O futuro e a catedral

Daniel Duclós


Andando pelas ruinhas, perdido olhando no mapa, não podíamos estar longe da maior atração turística de Milão, tanto literal quanto simbolicamente. Il Duomo di Milano, A catedral de Milão, estava perto, e eu estava curioso. Quer dizer, uma catedral é uma catedral, mas eu só tinha visto a da Sé, em Sampa. Catedrais européias são famosas.

Viramos a esquina, e a ruazinha estreita e despretensiosa desembocou na…

Catedral de Milão.

É díficil explicar o impacto que aquilo teve. Eu não estava esperando, eu não estava preparado pra Il Duomo de Milano. Meu queixo caiu, eu fiquei paralizado, no meio do movimento, olhando pra cima e depois de algum esforço e tempo consegui dizer, no auge da minha expressividade e criatividade:

- Uou

Eu nem vou tentar descrever – gente muito melhor do que eu o fez (Mark Twain sendo apenas um), mas eu vou te dizer um lance: esqueça, desconsidere as fotos e desenhos – eles são outro departamento. São legais, e são bonitos, mas são maquetes comparadas à cidade. Se é que me entendem.

Depois do Duomo de Milão eu fiquei meio fascinado por outras catedrais. Vi muitas outras, e ela nunca deixam de me impressionar. O que mais me move não é o tamanho, a imponência da obra, mas o tempo que muitas delas levam pra ficar prontas. A de Milão começou a ser construída em 1386 e demorou seiscentos e vinte e um anos pra ficar pronta. Seiscentos. E vinte. E um. Anos!

Muitas obras são antigas, e muitas obras demoraram bastante tempo, mas o lance com as catedrais é que elas são iniciadas por pessoas que sabem que não verão seu fim. Nem elas, nem a próxima geração. Nem a próxima. Nem a próxima.

Nem a próxima.

De fato, quando se inicia uma obra desse porte, não dá pra ter certeza de que, ao seu final, ainda existirá o seu país. Ou mesmo a sua cidade, ou o mundo. Ou a sua religião! Houve catedrais que deixaram de ser católicas e passaram a ser Protestantes. O Panteão foi construído como templo pagão pra Roma antiga, ao longo de uns 150 anos, e quinhentos anos depois não existia mais Império Romano, o paganismo dera lugar ao Catolicisimo como religião predominante na Europa, e o Panteão foi doado à Igreja Católica, e é um templo católico em uso até hoje!
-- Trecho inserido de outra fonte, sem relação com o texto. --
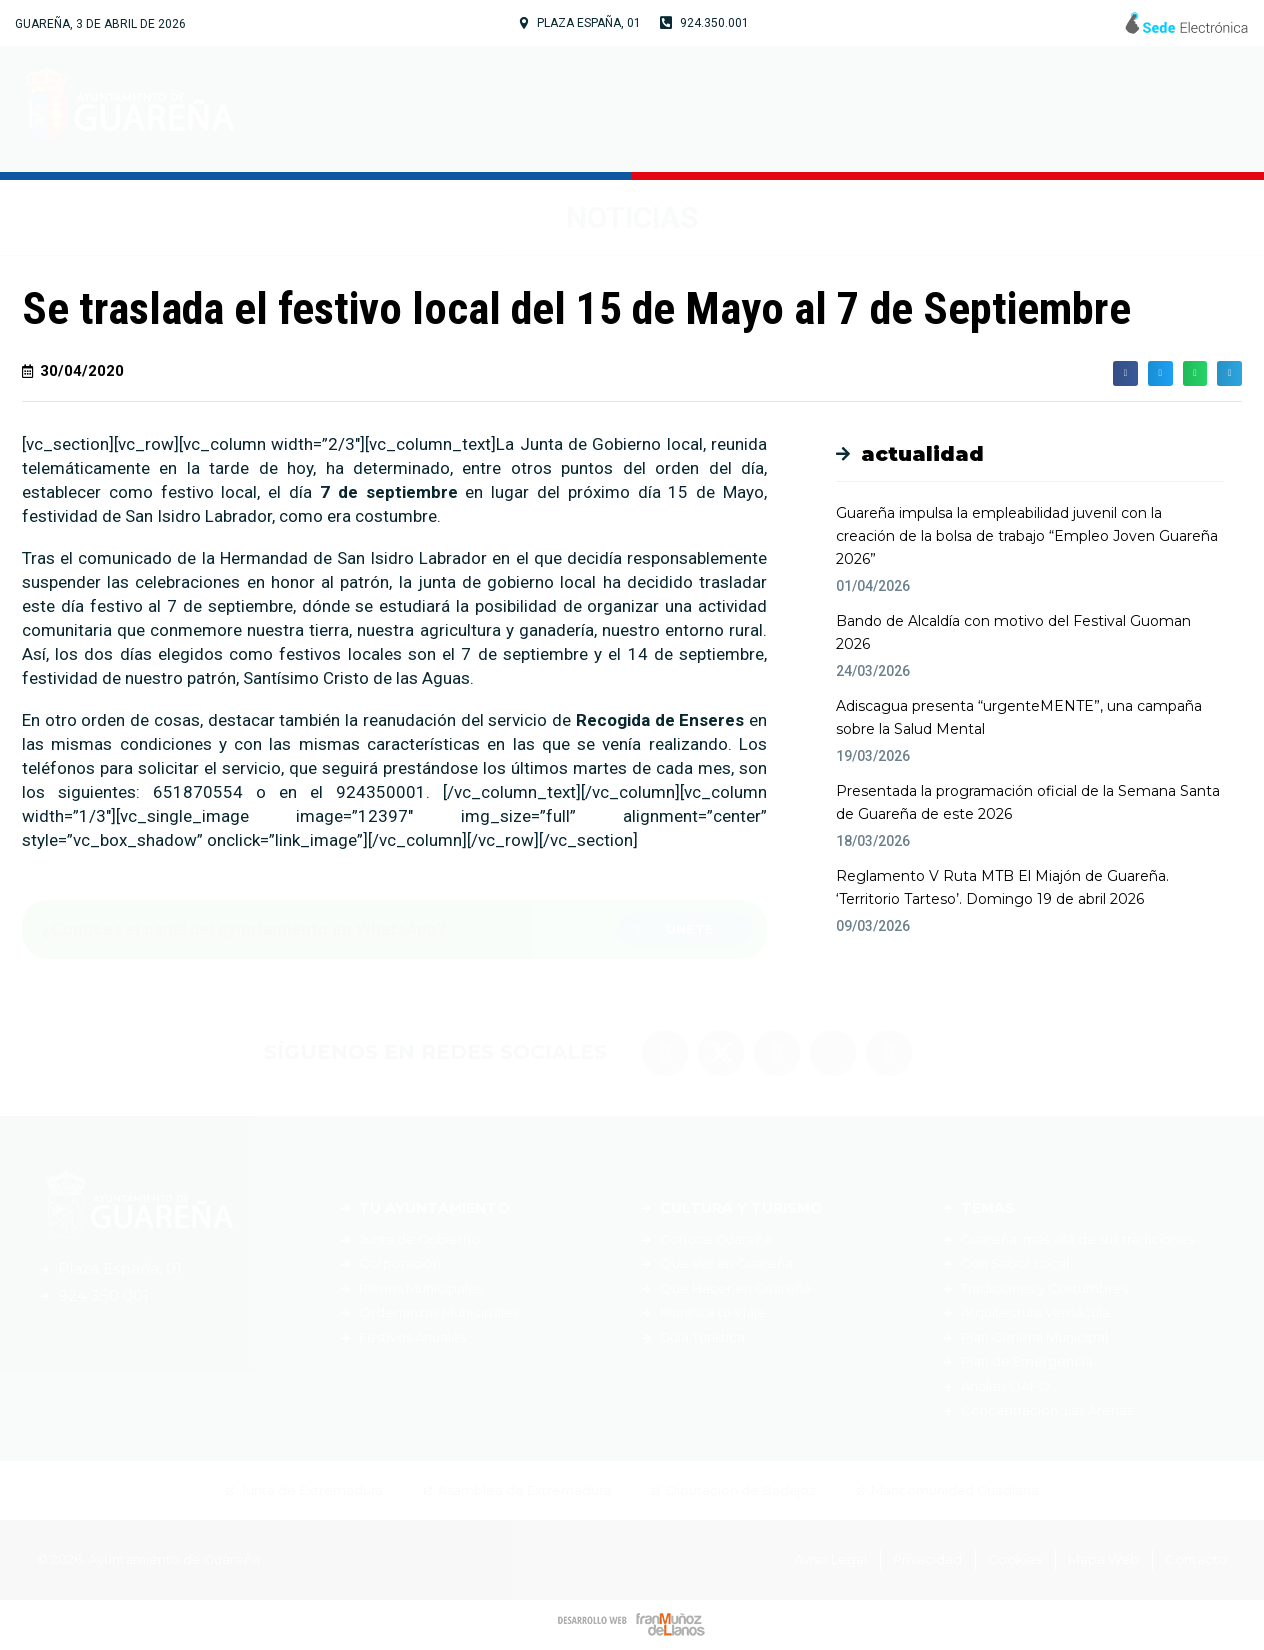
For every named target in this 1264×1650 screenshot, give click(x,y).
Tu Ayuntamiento (545, 109)
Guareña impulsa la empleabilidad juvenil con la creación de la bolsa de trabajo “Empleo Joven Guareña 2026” (1027, 536)
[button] (685, 929)
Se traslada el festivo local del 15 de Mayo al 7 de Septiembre (576, 308)
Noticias (1080, 109)
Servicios (952, 109)
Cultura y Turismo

Cada geração vem, e maioria delas, a maioria absoluta, ao longo de séculos, não viu o início e não verá o fim, mas mesmo assim trabalha pra completar algo monumental, unidos em um propósito comum, confiando que a próxima geração continuará o trabalho, até que eventualmente uma delas no futuro dará significado a isto tudo, completando a obra, nem sempre (ou melhor: quase nunca) da maneira pensada ou imaginada por quem iniciou, mas isso não é importante, na verdade, é parte da beleza disso tudo, cada geração alterar e dar sua interpretação, um tijolo por vez, para formar uma obra conjunta da qual a maioria de seus construtores não tem idéia de como será.
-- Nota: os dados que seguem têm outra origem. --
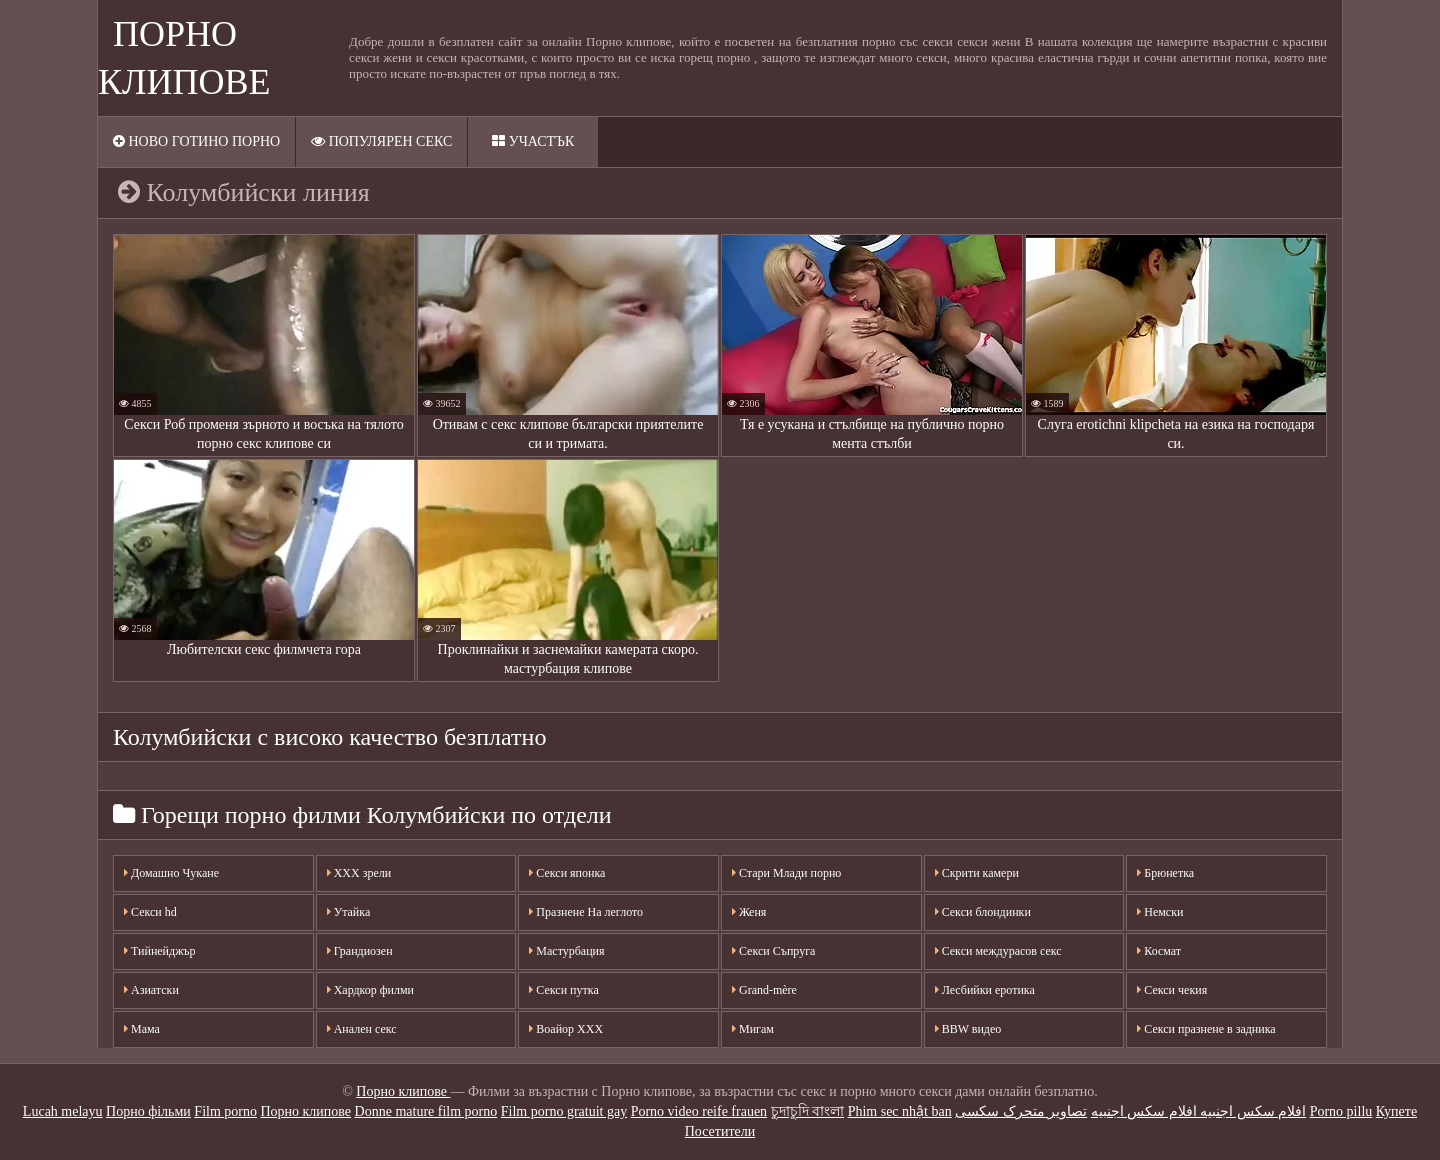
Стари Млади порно (786, 873)
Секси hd (150, 912)
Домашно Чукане (171, 873)
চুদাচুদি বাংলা (808, 1111)
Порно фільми (148, 1111)
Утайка (349, 912)
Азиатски (151, 990)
Não é que as catedrais sejam antigas – a Pirâmide de Giza foi feita em 2560 antes de Cristo. Mas ela foi feita em apenas uma geração. Não é que elas tenham sido construídas ao longo de gerações – a cidade de Amsterdam é um intricado complexo de canais, numa obra de engenharia impressionante construída ao longo de uns bons 700 anos. Mas cada geração fez o que precisou pra satisfazer suas necessidades imediatas, tendo utilidade imediata, podendo ser ali mesmo o fim da obra toda, a qualquer momento. As catedrais são um esforço concentrado em um fim, algo que só terá sentido pleno quando terminado, anos no futuro. Você trabalha não pra você, não pro seu uso, mas pro futuro, pra pessoas e um mundo que não se tem a menor possibilidade de imaginar como será (se erram previsões pro ano que vem!). E caso dali a quatro gerações, o que não é muito tempo na construção de uma catedral, mas é na vida humana, ninguém mais der andamento àquilo tudo? E se explodir uma guerra? E se vier um terremoto e destruír tudo antes, bem antes do fim? E se acabar o dinheiro? E se?

Não importa, o futuro ninguém sabe, e trabalha-se no presente, e pro futuro resta apenas… esperança. E essa mensagem é, mais do que religiosa, profundamente humana. Porque religiões variam, mudam, surgem e se extinguem, mas todas têm algo em comum: são seguidas por humanos, e se há algo que nos une, algo que nos define, esperança no futuro é certamente parte disso.